Brian Coffey is a PhD student in Architecture (Building Science) at UC Berkeley, with minors in Operations Research and Controls (Mech Eng), and is a graduate student researcher in the Environmental Energy Technologies Division at Lawrence Berkeley National Laboratory. He is working as an architect on this project. He studied liberal arts and mechanical engineering at McMaster University and the University of Victoria (both in Canada), before completing a masters in building engineering at Concordia University in Montreal. His research work is primarily devoted to the development and use of building simulation tools, and to algorithm and tool development for design and control optimization.
Brian’s primary role in this project will be to work with the architect to reduce the building’s heating, cooling and lighting requirements, and consult on the design of very low energy heating and cooling systems.

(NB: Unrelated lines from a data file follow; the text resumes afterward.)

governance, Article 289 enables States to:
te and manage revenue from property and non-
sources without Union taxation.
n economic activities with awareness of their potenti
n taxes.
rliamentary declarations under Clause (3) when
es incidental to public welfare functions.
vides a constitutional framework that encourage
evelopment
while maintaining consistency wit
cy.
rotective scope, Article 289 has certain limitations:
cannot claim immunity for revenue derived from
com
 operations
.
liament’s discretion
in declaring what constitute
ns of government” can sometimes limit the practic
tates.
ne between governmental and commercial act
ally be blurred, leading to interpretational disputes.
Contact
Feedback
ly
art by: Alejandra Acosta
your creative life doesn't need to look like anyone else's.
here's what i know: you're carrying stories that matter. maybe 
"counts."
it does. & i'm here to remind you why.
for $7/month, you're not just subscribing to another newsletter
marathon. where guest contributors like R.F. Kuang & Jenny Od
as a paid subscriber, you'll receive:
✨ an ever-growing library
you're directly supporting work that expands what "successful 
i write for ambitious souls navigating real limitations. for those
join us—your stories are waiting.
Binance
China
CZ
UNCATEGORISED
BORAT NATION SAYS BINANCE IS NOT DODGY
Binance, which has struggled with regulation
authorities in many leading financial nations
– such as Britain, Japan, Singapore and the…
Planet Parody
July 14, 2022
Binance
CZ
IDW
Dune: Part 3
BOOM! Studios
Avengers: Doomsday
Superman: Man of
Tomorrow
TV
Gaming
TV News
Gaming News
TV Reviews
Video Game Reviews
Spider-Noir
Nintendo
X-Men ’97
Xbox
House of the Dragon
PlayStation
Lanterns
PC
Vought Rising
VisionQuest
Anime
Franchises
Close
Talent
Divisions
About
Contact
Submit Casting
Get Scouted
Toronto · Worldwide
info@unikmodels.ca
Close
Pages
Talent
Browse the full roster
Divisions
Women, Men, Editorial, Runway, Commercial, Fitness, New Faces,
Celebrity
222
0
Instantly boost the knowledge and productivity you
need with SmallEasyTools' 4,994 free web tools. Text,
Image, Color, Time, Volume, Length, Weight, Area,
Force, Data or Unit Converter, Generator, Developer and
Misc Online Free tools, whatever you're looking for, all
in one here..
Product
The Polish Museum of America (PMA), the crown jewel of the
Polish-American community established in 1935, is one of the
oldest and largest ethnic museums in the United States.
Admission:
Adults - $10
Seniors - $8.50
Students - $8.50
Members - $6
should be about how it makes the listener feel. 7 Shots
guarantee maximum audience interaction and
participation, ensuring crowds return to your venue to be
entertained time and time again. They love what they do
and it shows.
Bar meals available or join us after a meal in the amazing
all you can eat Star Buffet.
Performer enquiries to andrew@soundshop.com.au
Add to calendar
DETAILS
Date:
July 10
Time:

Kate Reimer is overseeing the deconstruction process to make sure that materials from the current house are reused in a sustainable manner. She graduated from UC Berkeley in May ‘08. She majored in Economics and completed minors in Energy & Resources Group and City Planning. While an undergraduate, Kate facilitated the Joy of Garbage De-Cal for three semesters, wrote her honors thesis in Economics on “Rural-Urban Migration in Cuba’s Special Period,” and worked at the Transportation Sustainability Research Center. Since graduating, she has attended The Sustainable Energy Fellowship at Duke University and the Eben Tisdale Public Policy Fellowship in Washington, DC. She now works full-time at PG&E in Energy Procurement. Her hobbies include baking, swimming, bicycling, visiting zoos, and painting.
“I volunteered to lead Deconstruction because of my experience facilitating the Joy of Garbage De-Cal (see bio). Waste management is an environmentally critical and often unnoticed aspect of construction. I intend to reuse as many parts of the original house as possible and recycle all remaining parts. With the innovation of a creative contractor, I hope to complete this project under-budget, and in the “greenest” manner possible. My hypothesis is that reuse and recycling will make this project more cost-effective and environmentally sound than conventional decontruction techniques; it should serve as a practical precedent for “green” deconstruction.”
Lindsay Baker is a graduate student in the UC Berkeley Department of Architecture, focusing in Building Science. She received her BA in Environmental Studies from Oberlin College, where she focused her studies on Ecological Design and Architectural History. She has worked for the Southface Energy Institute in Atlanta, the Chattanooga Planning and Design Studio, the Energy Coordinating Agency in Philadelphia, and most recently with the US Green Building Council. At the USGBC, she coordinated the development of LEED rating systems and standards procedures, as well as developing the LEED for Schools program. Lindsay is currently working on occupant surveying as a method for measuring building performance, focusing on occupant comfort in K-12 educational buildings. She also does research in low-energy cooling techniques and controllability of classroom environments, within the Center for the Built Environment at Berkeley.
Philip Narodick is a masters student at Stanford studying energy markets in the Management Sciene and Engineering department. He is working on the Thesen Home project as webmaster, resident water boy, and official backyard-chicken-potential researcher. Phil majored in International Relations during his undergraduate career also at Stanford and graduated with honors after completing a thesis on Brazilian biofuels and energy cooperation.
Through this project, he hopes to gain a better understanding of the issues present in the construction of extremely energy efficient buildings, understand barriers to sustainable project in Palo Alto and Northern California, and get a head start on research for his own zero energy home to be build circa January, 2019.